Shakyamuni is horrified and dismayed, until they encounter a mendicant, a traveling monk. The charioteer explains to him that this is one who has dedicated his life to finding the truth about life. Upon hearing this, Shakyamuni resolves to follow the path of the mendicant and seek the truth. He shaves his head, throws away his fancy clothes, gathers cloth from the garbage for his robes, and off he goes.

So the question is, why did he leave?

It’s hard to answer this about Shakyamuni, because this story is so overlaid with mythical elements that it’s hard to make sense of his context, let alone his decision (I mean, seriously, he never got a cold?). Still Buddhists take it as a model for entering the path: “home-leaving” is an important first step in practice. When we tell this story, we tell it about ourselves.

It’s about the Buddha — sure — it’s about the practice — fine — but it’s really about ourselves, only each of our individual selves. It’s about our lives.

So why leave home? Why leave security and comfort, even pleasure, in favor of a difficult journey, with no promise of success, and a decent risk of failure (which in Shakyamuni’s case almost surely meant death — and like, death by tiger. Or dysentery. Not pleasant.)? Why take up the pain, rather than keep it at an arm’s length?

I am quick to answer, “Because the truth is there, and what’s here only obscures the truth!”
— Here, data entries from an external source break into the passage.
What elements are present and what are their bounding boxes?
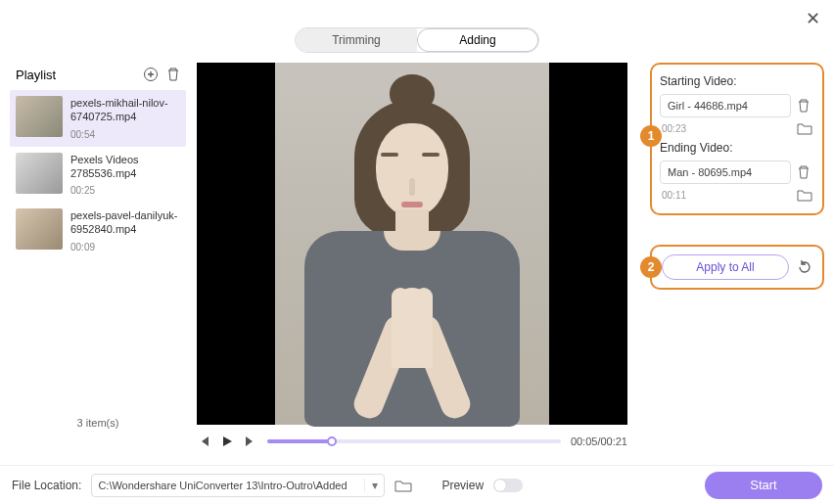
ending-video-label: Ending Video: xyxy=(660,141,814,155)
thumbnail xyxy=(16,153,63,194)
video-preview[interactable] xyxy=(197,63,627,425)
settings-panel: 1 Starting Video: Girl - 44686.mp4 00:23… xyxy=(638,63,824,435)
step-badge-1: 1 xyxy=(640,125,662,147)
next-button[interactable] xyxy=(244,435,257,448)
step-badge-2: 2 xyxy=(640,256,662,278)
seek-slider[interactable] xyxy=(267,439,561,443)
tab-adding[interactable]: Adding xyxy=(417,28,538,52)
thumbnail xyxy=(16,208,63,250)
time-display: 00:05/00:21 xyxy=(571,435,627,447)
file-location-field[interactable]: ▾ xyxy=(91,474,385,497)
item-name: pexels-mikhail-nilov-6740725.mp4 xyxy=(70,96,180,124)
preview-panel: 00:05/00:21 xyxy=(186,63,638,435)
play-button[interactable] xyxy=(220,435,234,448)
open-folder-icon[interactable] xyxy=(394,479,412,492)
ending-video-field[interactable]: Man - 80695.mp4 xyxy=(660,160,791,184)
starting-duration: 00:23 xyxy=(660,123,791,134)
starting-video-label: Starting Video: xyxy=(660,74,814,88)
delete-icon[interactable] xyxy=(166,67,180,82)
item-name: pexels-pavel-danilyuk-6952840.mp4 xyxy=(70,208,180,237)
playlist-item[interactable]: Pexels Videos 2785536.mp4 00:25 xyxy=(10,147,186,204)
playlist-item[interactable]: pexels-pavel-danilyuk-6952840.mp4 00:09 xyxy=(10,203,186,259)
apply-group: 2 Apply to All xyxy=(650,245,824,290)
browse-starting-icon[interactable] xyxy=(797,121,814,135)
playlist-count: 3 item(s) xyxy=(10,411,186,435)
start-button[interactable]: Start xyxy=(705,472,822,499)
preview-label: Preview xyxy=(441,479,484,492)
thumbnail xyxy=(16,96,63,137)
mode-tabs: Trimming Adding xyxy=(295,27,539,53)
file-location-input[interactable] xyxy=(92,480,364,491)
item-duration: 00:09 xyxy=(70,241,180,253)
ending-duration: 00:11 xyxy=(660,190,791,201)
footer-bar: File Location: ▾ Preview Start xyxy=(0,465,834,504)
starting-video-field[interactable]: Girl - 44686.mp4 xyxy=(660,94,791,117)
location-dropdown-icon[interactable]: ▾ xyxy=(364,479,384,492)
reset-icon[interactable] xyxy=(797,259,812,275)
playlist-item[interactable]: pexels-mikhail-nilov-6740725.mp4 00:54 xyxy=(10,90,186,147)
item-duration: 00:25 xyxy=(70,184,180,197)
apply-to-all-button[interactable]: Apply to All xyxy=(662,254,789,280)
file-location-label: File Location: xyxy=(12,479,81,492)
item-duration: 00:54 xyxy=(70,128,180,141)
item-name: Pexels Videos 2785536.mp4 xyxy=(70,153,180,181)
intro-outro-group: 1 Starting Video: Girl - 44686.mp4 00:23… xyxy=(650,63,824,215)
tab-trimming[interactable]: Trimming xyxy=(296,28,417,52)
close-button[interactable]: ✕ xyxy=(806,8,820,29)
add-icon[interactable] xyxy=(143,67,159,82)
clear-starting-icon[interactable] xyxy=(797,98,814,114)
clear-ending-icon[interactable] xyxy=(797,164,814,180)
prev-button[interactable] xyxy=(197,435,210,448)
playlist-title: Playlist xyxy=(16,68,56,82)
preview-toggle[interactable] xyxy=(493,479,523,492)
playlist-panel: Playlist pexels-mikhail-nilov-6740725.mp… xyxy=(10,63,186,435)
browse-ending-icon[interactable] xyxy=(797,188,814,202)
To which my teacher responds, “How do you know?”

Which is a good question.

Why risk comfort in service of truth, when you don’t even know if the truth is out there? I’ve been trying to avoid it as I’ve been writing, but when I type, “the truth is out there,” it makes me sound like a conspiracy theorist. How could you possibly know? Shakyamuni, you paranoid maniac, what were you thinking? What could you possibly achieve out there, with your impulsive searching?

As I reflect on what led me to enter my own spiritual path, I think it had less to do with what was promised at some point beyond where I was — the truth of liberation, somewhere in a different time and place — and more to do with the truth that had been let in just by my life being my life. We see suffering because suffering is here, and our familiar paths, while comfortable and predictable, seem to promise only a deeper surrender to it.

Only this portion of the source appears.